Problem to solve
Starting at the first line, copy the data below through to the end, exactly.

======== Records for the exercise

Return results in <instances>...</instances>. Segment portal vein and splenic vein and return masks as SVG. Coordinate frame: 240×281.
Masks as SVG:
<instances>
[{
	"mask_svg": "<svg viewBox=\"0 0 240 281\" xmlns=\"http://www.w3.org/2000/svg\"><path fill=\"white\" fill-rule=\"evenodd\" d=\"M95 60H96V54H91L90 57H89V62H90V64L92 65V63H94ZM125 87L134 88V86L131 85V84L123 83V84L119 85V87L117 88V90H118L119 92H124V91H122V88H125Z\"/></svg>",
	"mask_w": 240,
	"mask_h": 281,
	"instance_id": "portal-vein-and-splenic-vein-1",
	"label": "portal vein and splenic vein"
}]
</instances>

================

Reply to the exercise
Return results in <instances>...</instances>. Segment portal vein and splenic vein and return masks as SVG. Coordinate frame: 240×281.
Masks as SVG:
<instances>
[{
	"mask_svg": "<svg viewBox=\"0 0 240 281\" xmlns=\"http://www.w3.org/2000/svg\"><path fill=\"white\" fill-rule=\"evenodd\" d=\"M95 60H96V54H91L90 57H89V62H90V64L92 65V63H94ZM125 87L134 88V86L131 85V84L123 83V84L119 85V87L117 88V90H118L119 92H124V91H122V88H125Z\"/></svg>",
	"mask_w": 240,
	"mask_h": 281,
	"instance_id": "portal-vein-and-splenic-vein-1",
	"label": "portal vein and splenic vein"
}]
</instances>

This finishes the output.